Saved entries
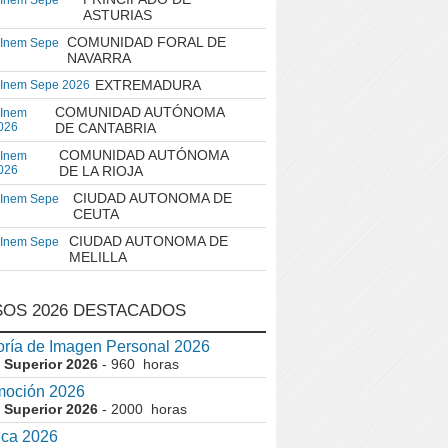
 Inem Sepe
ASTURIAS
COMUNIDAD FORAL DE
 Inem Sepe
NAVARRA
EXTREMADURA
 Inem Sepe 2026
COMUNIDAD AUTÓNOMA
 Inem
026
DE CANTABRIA
COMUNIDAD AUTÓNOMA
 Inem
026
DE LA RIOJA
CIUDAD AUTONOMA DE
 Inem Sepe
CEUTA
CIUDAD AUTONOMA DE
 Inem Sepe
MELILLA
OS 2026 DESTACADOS
ría de Imagen Personal 2026
 Superior 2026
- 960 horas
moción 2026
 Superior 2026
- 2000 horas
ica 2026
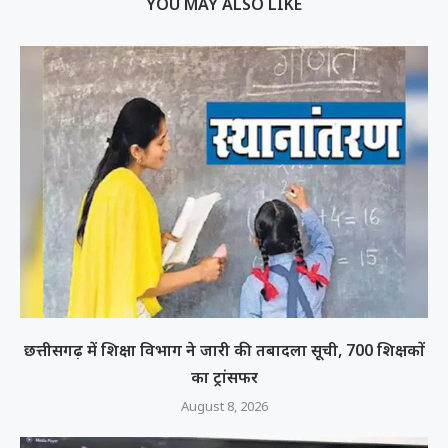
YOU MAY ALSO LIKE
छत्तीसगढ़ में शिक्षा विभाग ने जारी की तबादला सूची, 700 शिक्षकों
का ट्रांसफर
August 8, 2026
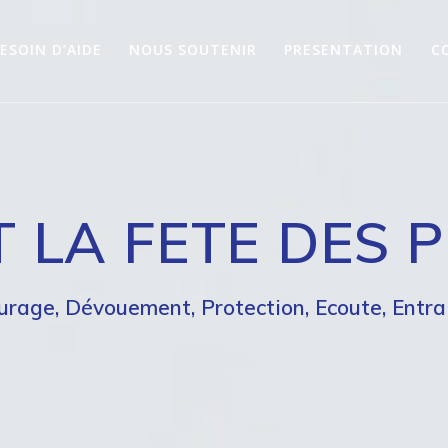
ESOIN D’AIDE
NOUS SOUTENIR
PRESENTATION
C
T LA FETE DES 
urage, Dévouement, Protection, Ecoute, Entra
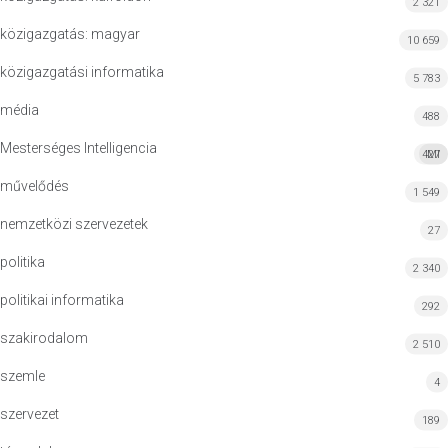
2 321
közigazgatás: magyar
10 659
közigazgatási informatika
5 783
média
488
Mesterséges Intelligencia
427
MI
művelődés
1 549
nemzetközi szervezetek
27
politika
2 340
politikai informatika
292
szakirodalom
2 510
szemle
4
szervezet
189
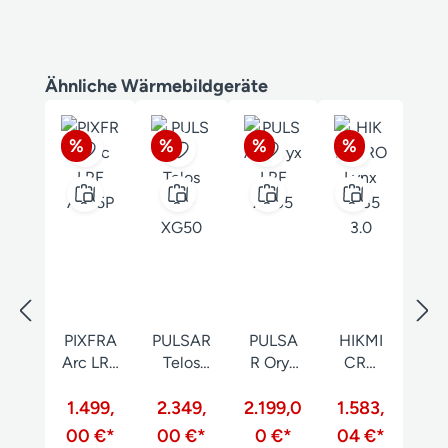
Produktgalerie überspringen
Ähnliche Wärmebildgeräte
Rabatt
Rabatt
Rabatt
Rabatt
%
%
%
%
PIXFRA
PULSAR
PULSA
HIKMI
Arc LRF
Telos
R Oryx
CRO
A635P
LRF
LRF
Lynx
1.499,
2.349,
XG50
2.199,0
XG35
1.583,
LQ35
3.0
00 €*
00 €*
0 €*
04 €*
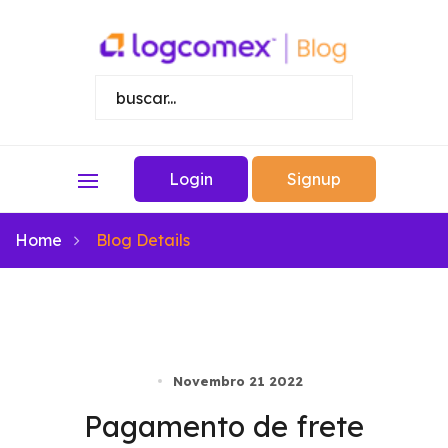
Login
Signup
Home
Blog Details
Novembro 21 2022
Pagamento de frete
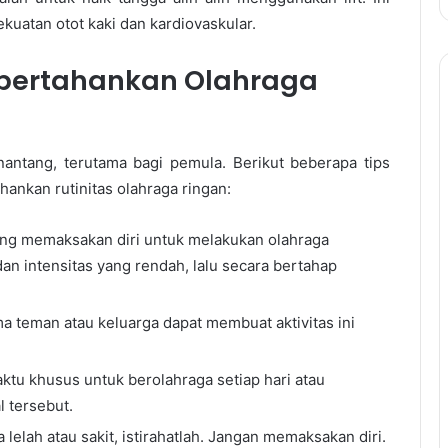
kuatan otot kaki dan kardiovaskular.
pertahankan Olahraga
antang, terutama bagi pemula. Berikut beberapa tips
nkan rutinitas olahraga ringan:
ng memaksakan diri untuk melakukan olahraga
dan intensitas yang rendah, lalu secara bertahap
 teman atau keluarga dapat membuat aktivitas ini
tu khusus untuk berolahraga setiap hari atau
l tersebut.
lelah atau sakit, istirahatlah. Jangan memaksakan diri.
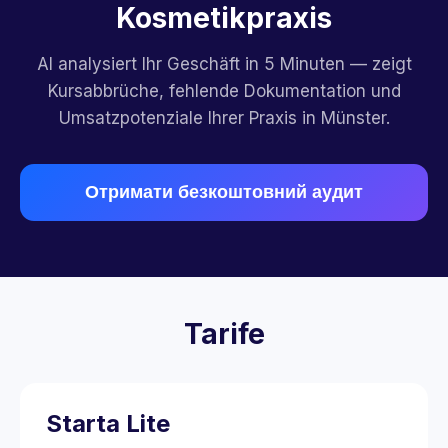
Kosmetikpraxis
AI analysiert Ihr Geschäft in 5 Minuten — zeigt
Kursabbrüche, fehlende Dokumentation und
Umsatzpotenziale Ihrer Praxis in Münster.
Отримати безкоштовний аудит
Tarife
Starta Lite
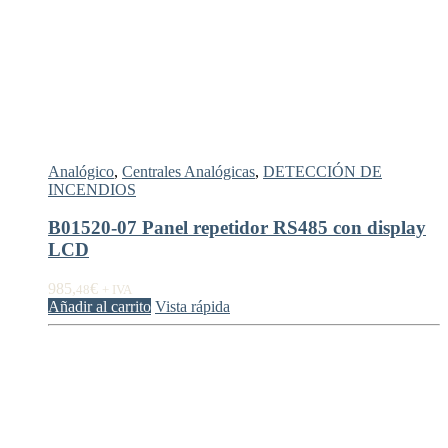
Analógico
,
Centrales Analógicas
,
DETECCIÓN DE
INCENDIOS
B01520-07 Panel repetidor RS485 con display
LCD
985,
€
48
+ IVA
Añadir al carrito
Vista rápida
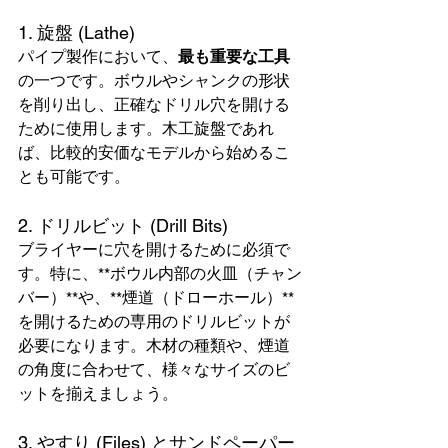
1. 旋盤 (Lathe)
パイプ製作において、
最も重要な工具
の一つです。ボウルやシャンクの形状
を削り出し、正確なドリル穴を開ける
ために使用します。木工旋盤であれ
ば、比較的安価なモデルから始めるこ
とも可能です。
2. ドリルビット (Drill Bits)
ブライヤーに穴を開けるために必須で
す。特に、**ボウル内部の火皿（チャン
バー）**や、**煙道（ドローホール）**
を開けるための専用のドリルビットが
必要になります。木材の種類や、煙道
の角度に合わせて、様々なサイズのビ
ットを揃えましょう。
3. やすり (Files) とサンドペーパー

## Exercise
Without the pictures, return the entries exactly as they appear.

## Response to this exercise
 Inem Sepe
ASTURIAS
COMUNIDAD FORAL DE
 Inem Sepe
NAVARRA
EXTREMADURA
 Inem Sepe 2026
COMUNIDAD AUTÓNOMA
 Inem
026
DE CANTABRIA
COMUNIDAD AUTÓNOMA
 Inem
026
DE LA RIOJA
CIUDAD AUTONOMA DE
 Inem Sepe
CEUTA
CIUDAD AUTONOMA DE
 Inem Sepe
MELILLA
OS 2026 DESTACADOS
ría de Imagen Personal 2026
 Superior 2026
- 960 horas
moción 2026
 Superior 2026
- 2000 horas
ica 2026
YOU MAY ALSO LIKE
छत्तीसगढ़ में शिक्षा विभाग ने जारी की तबादला सूची, 700 शिक्षकों
का ट्रांसफर
August 8, 2026
ESOIN D’AIDE
NOUS SOUTENIR
PRESENTATION
C
T LA FETE DES 
urage, Dévouement, Protection, Ecoute, Entra
2 321
közigazgatás: magyar
10 659
közigazgatási informatika
5 783
média
488
Mesterséges Intelligencia
427
MI
művelődés
1 549
nemzetközi szervezetek
27
politika
2 340
politikai informatika
292
szakirodalom
2 510
szemle
4
szervezet
189
Produktgalerie überspringen
Ähnliche Wärmebildgeräte
Rabatt
Rabatt
Rabatt
Rabatt
%
%
%
%
PIXFRA
PULSAR
PULSA
HIKMI
Arc LRF
Telos
R Oryx
CRO
A635P
LRF
LRF
Lynx
1.499,
2.349,
XG50
2.199,0
XG35
1.583,
LQ35
3.0
00 €*
00 €*
0 €*
04 €*
Login
Signup
Home
Blog Details
Novembro 21 2022
Pagamento de frete
kuatan otot kaki dan kardiovaskular.
pertahankan Olahraga
antang, terutama bagi pemula. Berikut beberapa tips
nkan rutinitas olahraga ringan:
ng memaksakan diri untuk melakukan olahraga
dan intensitas yang rendah, lalu secara bertahap
 teman atau keluarga dapat membuat aktivitas ini
tu khusus untuk berolahraga setiap hari atau
l tersebut.
lelah atau sakit, istirahatlah. Jangan memaksakan diri.
Kosmetikpraxis
AI analysiert Ihr Geschäft in 5 Minuten — zeigt
Kursabbrüche, fehlende Dokumentation und
Umsatzpotenziale Ihrer Praxis in Münster.
Отримати безкоштовний аудит
Tarife
Starta Lite
Analógico
,
Centrales Analógicas
,
DETECCIÓN DE
INCENDIOS
B01520-07 Panel repetidor RS485 con display
LCD
985,
€
48
+ IVA
Añadir al carrito
Vista rápida
1. 旋盤 (Lathe)
パイプ製作において、
最も重要な工具
の一つです。ボウルやシャンクの形状
を削り出し、正確なドリル穴を開ける
ために使用します。木工旋盤であれ
ば、比較的安価なモデルから始めるこ
とも可能です。
2. ドリルビット (Drill Bits)
ブライヤーに穴を開けるために必須で
す。特に、**ボウル内部の火皿（チャン
バー）**や、**煙道（ドローホール）**
を開けるための専用のドリルビットが
必要になります。木材の種類や、煙道
の角度に合わせて、様々なサイズのビ
ットを揃えましょう。
3. やすり (Files) とサンドペーパー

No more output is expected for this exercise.